The Safeway Open had its strongest field, with 15 of the top 30 players in the Official World Golf Ranking entered.
“The tournament is progressing really nice,” said Miller. “All in all, it was a great week.”
The tournament is the third event of the 2019-2020 schedule.
“The course has handled the scoring pretty well,” said Miller, a 25-time champion on the PGA Tour, with major victories at the 1973 U.S. Open and the 1976 Open Championship. “This year was the least amount of rough we’ve had in the history of the tournament.

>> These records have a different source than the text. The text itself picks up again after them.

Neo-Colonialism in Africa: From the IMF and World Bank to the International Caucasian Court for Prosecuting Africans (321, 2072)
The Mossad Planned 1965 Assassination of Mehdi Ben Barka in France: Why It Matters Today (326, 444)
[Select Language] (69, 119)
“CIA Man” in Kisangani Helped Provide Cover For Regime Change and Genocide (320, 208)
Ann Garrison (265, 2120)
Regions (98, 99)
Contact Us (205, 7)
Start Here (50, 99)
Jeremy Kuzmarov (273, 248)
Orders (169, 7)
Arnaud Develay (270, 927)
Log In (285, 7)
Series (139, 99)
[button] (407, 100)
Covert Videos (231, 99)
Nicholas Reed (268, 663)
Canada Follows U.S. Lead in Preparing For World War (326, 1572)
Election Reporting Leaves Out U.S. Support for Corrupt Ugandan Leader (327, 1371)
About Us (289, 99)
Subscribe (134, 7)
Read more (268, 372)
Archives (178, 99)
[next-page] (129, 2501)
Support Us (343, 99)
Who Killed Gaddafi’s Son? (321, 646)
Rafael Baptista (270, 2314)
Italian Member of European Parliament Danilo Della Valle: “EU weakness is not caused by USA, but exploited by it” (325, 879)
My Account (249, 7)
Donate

We had very short rough.
“The course is a good championship course, a good test. They’re tough greens. They’re not shooting 25-under-par or anything.”
Miller, the PGA Tour Player of the Year in 1974, redesigned the par-72, 7,166-yard North Course in 2011.
“The stars aligned this year, with no Presidents Cup or Ryder Cup the week before, for the first time in four years,” said Sanders. “Our date being third out the blocks, instead of first, really helped us get a great field. People really enjoyed the music shows again this year.
“The combination of a great date, turned into a great field. The weather was the best we’ve had. When you put it all together, the stars aligned over Silverado this year and everything worked out perfectly.”
The five-year agreement with Safeway as the title sponsor runs through 2020 with the PGA Tour event remaining at Silverado for the duration. Sanders said he is optimistic that the tournament will continue beyond 2020.
“We’re looking forward to the fifth year of our contract,” he said. “We’re looking forward to putting on our best event we’ve ever put on in 2020. I think the word’s getting out that we’ve got a special event, in a great part of the world. Great golf and great music.
“When I think of the event, I think of it as a golf festival. The model works – and it’s been embraced. It takes a little while for people to catch on and experience it and talk about it. We just could not be happier.”
The Safeway Open, televised by Golf Channel, has generated over $8 million for charities in the four years.
“We really believe in keeping things super affordable and keeping things fun and having more things to do at our golf events than watching golf only. That keeps people there. It keeps them coming back,” said Sanders.
Sanders’ team includes Matt McEvoy, the tournament director.
“I’m very proud of Matt McEvoy and the job he has done as tournament director of the Safeway Open. Matt has a bright future in the business,” said Sanders. “He’s worked really hard … to make us all proud of the Safeway Open.”
The tournament has support from 1,400 volunteers.